The Mount Wachusett Community College Humanities Project will continue with the presentation, “What Thoreau Can Teach Us about Climate Change,” on Wednesday, Oct. 1 from 6:30 to 8 p.m. at the Levi Heywood Memorial Library in Gardner. Susan Gallagher, associate professor of political science at the University of Massachusetts, Lowell and a board member of the Thoreau Society, is the featured speaker. The event is free and open to the public.
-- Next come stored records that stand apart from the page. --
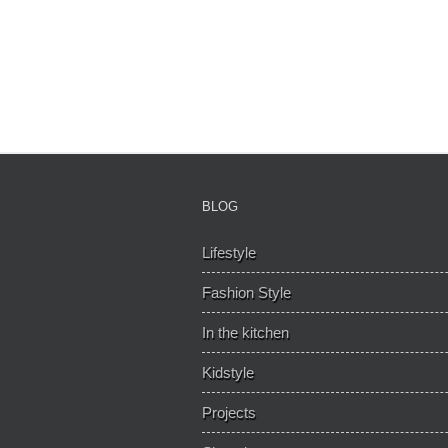
BLOG
Lifestyle
Fashion Style
In the kitchen
Kidstyle
Projects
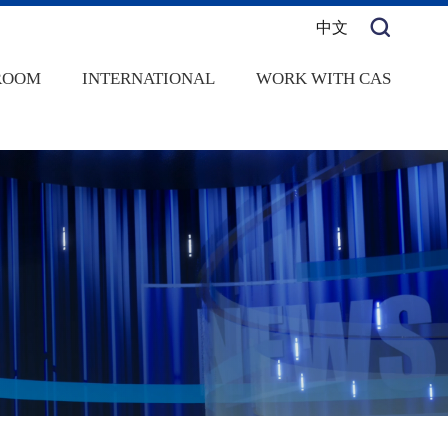
中文
ROOM
INTERNATIONAL
WORK WITH CAS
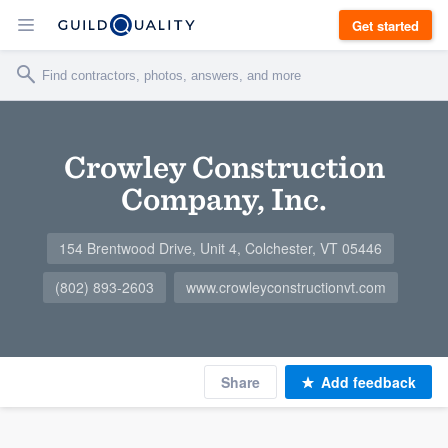
Get started
Crowley Construction
Company, Inc.
154 Brentwood Drive, Unit 4, Colchester, VT 05446
(802) 893-2603
www.crowleyconstructionvt.com
Share
Add feedback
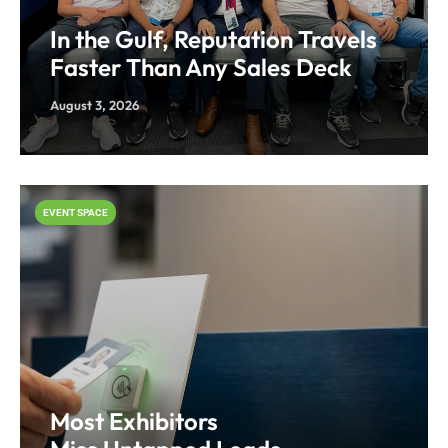
In the Gulf, Reputation Travels
Faster Than Any Sales Deck
August 3, 2026
EVENT SPACE
Most Exhibitors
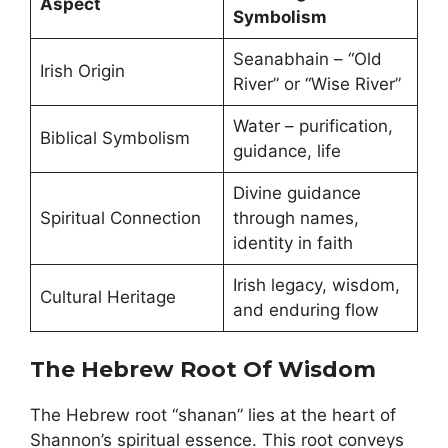
Aspect
Symbolism
Seanabhain – “Old
Irish Origin
River” or “Wise River”
Water – purification,
Biblical Symbolism
guidance, life
Divine guidance
Spiritual Connection
through names,
identity in faith
Irish legacy, wisdom,
Cultural Heritage
and enduring flow
The Hebrew Root Of Wisdom
The Hebrew root “shanan” lies at the heart of
Shannon’s spiritual essence. This root conveys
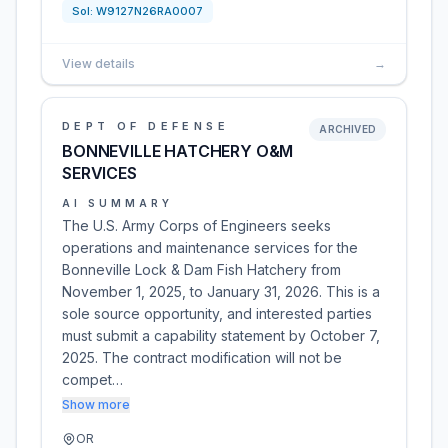
Sol:
W9127N26RA0007
View details
→
DEPT OF DEFENSE
ARCHIVED
BONNEVILLE HATCHERY O&M
SERVICES
AI SUMMARY
The U.S. Army Corps of Engineers seeks
operations and maintenance services for the
Bonneville Lock & Dam Fish Hatchery from
November 1, 2025, to January 31, 2026. This is a
sole source opportunity, and interested parties
must submit a capability statement by October 7,
2025. The contract modification will not be
compet…
Show more
OR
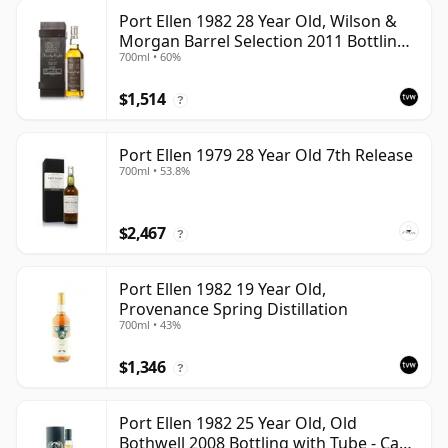
Port Ellen 1982 28 Year Old, Wilson &
Morgan Barrel Selection 2011 Bottling
700ml • 60%
with Box
$1,514
?
Port Ellen 1979 28 Year Old 7th Release
700ml • 53.8%
$2,467
?
Port Ellen 1982 19 Year Old,
Provenance Spring Distillation
700ml • 43%
$1,346
?
Port Ellen 1982 25 Year Old, Old
Bothwell 2008 Bottling with Tube - Cask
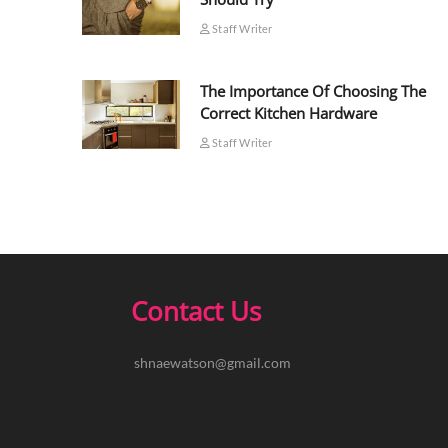
Staff Writer
The Importance Of Choosing The
Correct Kitchen Hardware
Staff Writer
Contact Us
shnaewatson@gmail.com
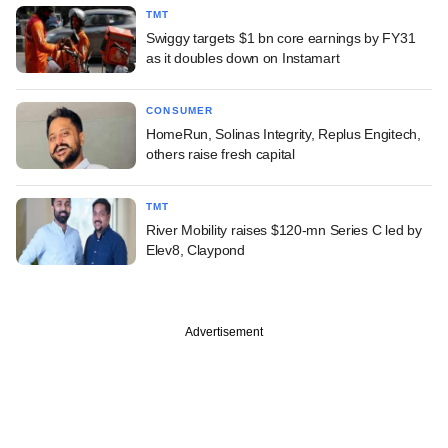
TMT
Swiggy targets $1 bn core earnings by FY31
as it doubles down on Instamart
CONSUMER
HomeRun, Solinas Integrity, Replus Engitech,
others raise fresh capital
TMT
River Mobility raises $120-mn Series C led by
Elev8, Claypond
Advertisement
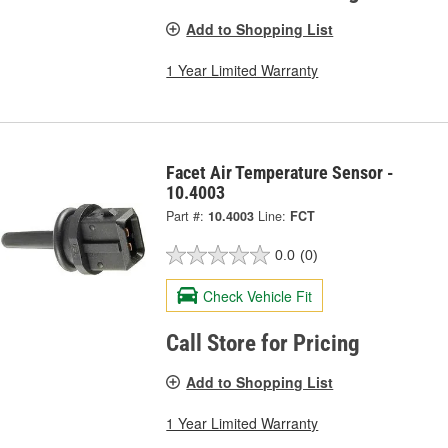
Add to Shopping List
1 Year Limited Warranty
Facet Air Temperature Sensor -
10.4003
Part #:
10.4003
Line:
FCT
0.0
(0)
Check Vehicle Fit
Call Store for Pricing
Add to Shopping List
1 Year Limited Warranty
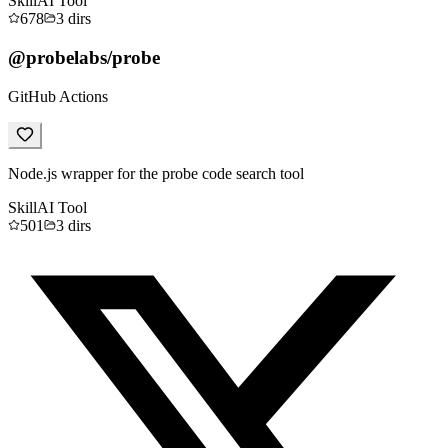
Skill
AI Tool
678
3
dirs
@probelabs/probe
GitHub Actions
Node.js wrapper for the probe code search tool
Skill
AI Tool
501
3
dirs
In addition to his work as a writer, philosopher and activist, Henry David Thoreau was a naturalist who observed the first flowering dates for over 500 species of wildflowers in Concord, Mass., between 1851 and 1858. Gallagher’s lecture on Thoreau and climate change is consistent with MWCC’s commitment to sustainable energy, which manifests itself in the college’s wind turbines, solar panels and wood biomass heating system.
“Because he was such a meticulous journal-keeper about local flora and fauna and an amateur cartographer, contemporary scientists have been able to use his observations on nature to help track climate change over the past 150 years,” Gallagher stated while promoting the Thoreau Society’s “Mapping Thoreau Country” project in 2011.
Established through a challenge grant from the National Endowment for the Humanities, the MWCC Humanities Project will feature free events throughout the academic year that showcase various works written or inspired by Thoreau. The project also includes a campus-wide initiative at MWCC, as the college integrates enduring themes raised by Thoreau into multiple academic disciplines.